PiLab-CAU / ComputerVision-2401

Computer Vision Course 2024-01
Apache License 2.0
9 stars 3 forks source link

[Lecture4][0412] 4 Questions about Harris Corner, SIFT #14

Closed choigiheon closed 4 months ago

choigiheon commented 7 months ago

@yjyoo3312, I have 4 questions about Harris Corner and SIFT.

  1. This question is about The issue #5 . I want to double-check if my understanding is correct. There are two ways to blur an image: applying Gaussian blur or performing downsampling and resampling subsequently. If blurring is done using the former method, it results in a Gaussian pyramid, while using the latter method results in a Laplacian pyramid, is it right?

  2. image
image

It seems like the meaning of "scale" differs between the first and second images. In the first image, it appears to represent octaves, while in the second image, it seems to represent layers, i.e. different sigmas. Are both concepts related to the term "scale" and thus referred to as "scale"?

3. image

SIFT does not use Harris Corner Detector on the 'space' axis; instead, it employs DoG (Difference of Gaussians). As learned in the previous lecture, DoG approximates the Laplacian. Therefore, does SIFT treat the local maxima of the Laplacian as keypoints? And is it reasonable? I'm not sure what the local maxima of the Laplacian means.
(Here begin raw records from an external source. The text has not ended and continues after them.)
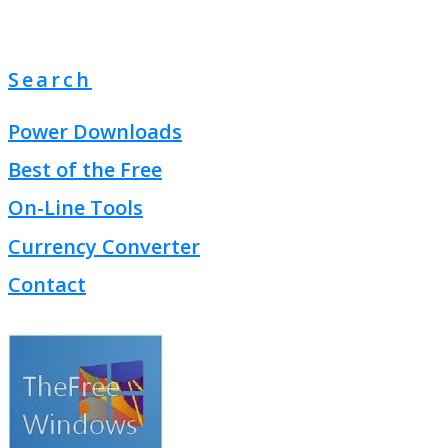
Search
Power Downloads
Best of the Free
On-Line Tools
Currency Converter
Contact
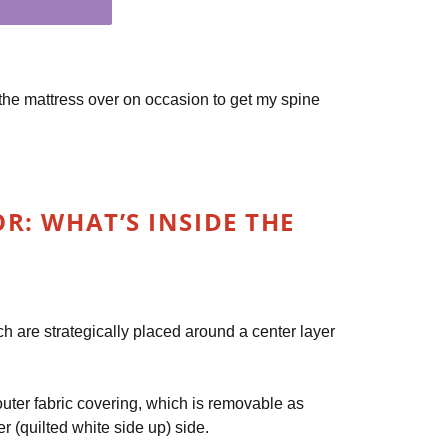
lip the mattress over on occasion to get my spine
: WHAT’S INSIDE THE
h are strategically placed around a center layer
 outer fabric covering, which is removable as
 (quilted white side up) side.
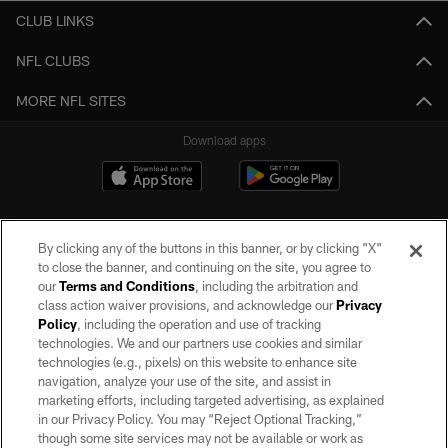
CLUB LINKS
NFL CLUBS
MORE NFL SITES
Download apps
By clicking any of the buttons in this banner, or by clicking "X"
to close the banner, and continuing on the site, you agree to
our
Terms and Conditions
, including the arbitration and
class action waiver provisions, and acknowledge our
Privacy
Policy
, including the operation and use of tracking
©2026 by the Las Vegas Raiders. All rights reserved. No portion of this site
may be reproduced without the express written permission of the Las Vegas
technologies. We and our partners use cookies and similar
Raiders.
technologies (e.g., pixels) on this website to enhance site
navigation, analyze your use of the site, and assist in
PRIVACY POLICY
marketing efforts, including targeted advertising, as explained
in our Privacy Policy. You may “Reject Optional Tracking,”
TERMS OF SERVICE
though some site services may not be available or work as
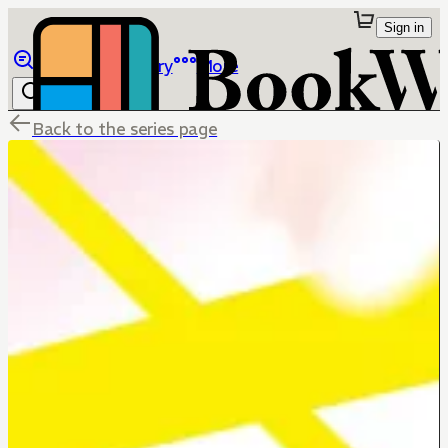
Sign in
Browse
Library
More
Back to the series page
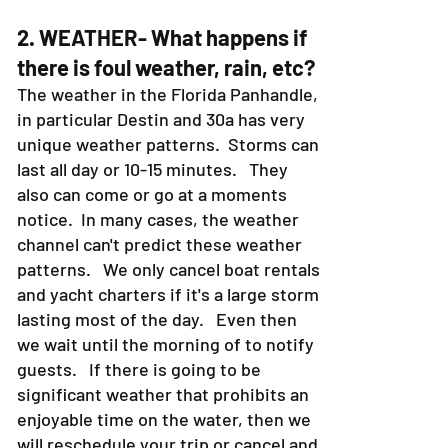
2. WEATHER- What happens if
there is foul weather, rain, etc?
The weather in the Florida Panhandle,
in particular Destin and 30a has very
unique weather patterns. Storms can
last all day or 10-15 minutes. They
also can come or go at a moments
notice. In many cases, the weather
channel can't predict these weather
patterns. We only cancel boat rentals
and yacht charters if it's a large storm
lasting most of the day. Even then
we wait until the morning of to notify
guests. If there is going to be
significant weather that prohibits an
enjoyable time on the water, then we
will reschedule your trip or cancel and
  1. In SIFT, has DoG on the 'scale' axis been replaced by Scale Space Extrema?

Thank you for reading my lengthy text!

yjyoo3312 commented 6 months ago

@choigiheon Thank you for the summary! very helpful in clarifying the explanations.

  1. Yes, the critical aspect of the Laplacian pyramid is that it stores the difference between blurred images, approximating a Laplacian-filtered image. The Laplacian pyramid often contains these subtracted images resulting from downsampled and resampled processes, whereas the Difference of Gaussian (DoG) pyramid stores differences between images blurred at varying Gaussian scales. The DoG pyramid is also referred to by many as the Laplacian of Gaussian (LoG) pyramid.

  2. That's a valid concern. In terms of scale-space extrema, each point checks against 27 neighbors from DoG images at preceding and subsequent intervals within the same octave. Here, 'scale' refers to the level of blurriness dictated by different sigma values in images of the same resolution within the same octave. A blurrier image is an approximation of a more downscaled image.

  3. Correct, the SIFT algorithm primarily identifies key points from LoG images, which can also be approximated by DoG images. The shape of the Laplacian (or DoG) kernel is crucial here; its maximum response typically corresponds to corner-like features. In 1D, it detects 1D discontinuities, and in 2D, it identifies discontinuities along both the x and y axes, indicative of a corner.

  4. Yes, as mentioned in response to question 2, the DoG, derived from varying sigma levels, essentially defines the 'Scale' in Figure 3 for each octave.

choigiheon commented 6 months ago

Thank you for your kindness!! Now, I can understand what Harris Corner and SIFT are.

Note : This is not a question, I just wanna share other students the result below.

Screenshot 2024-04-14 at 15 53 39

First: Directly applying Laplacian Kernel / Second: Laplacian (or DoG) in Laplacian Pyramid / Third: Laplacian (or DoG) in DoG Pyramid

This result was different from my expectation. I thought that the Laplacian Pyramid cannot approximate Laplacian (or DoG). Because the Laplacian Pyramid's downsampling and resampling don't include Gaussian filters, but Gaussian filters are essential to DoG.

However, the three images are similar! The reason is that in OpenCV, downsampling and resampling are done by cv2.pyrDown() and cv2.pyrUp(), respectively. Both methods apply a Gaussian filter first, and then reshape a image. I think the results would be different if a implementation of downsampling or resampling doesn't include Gaussian Blur.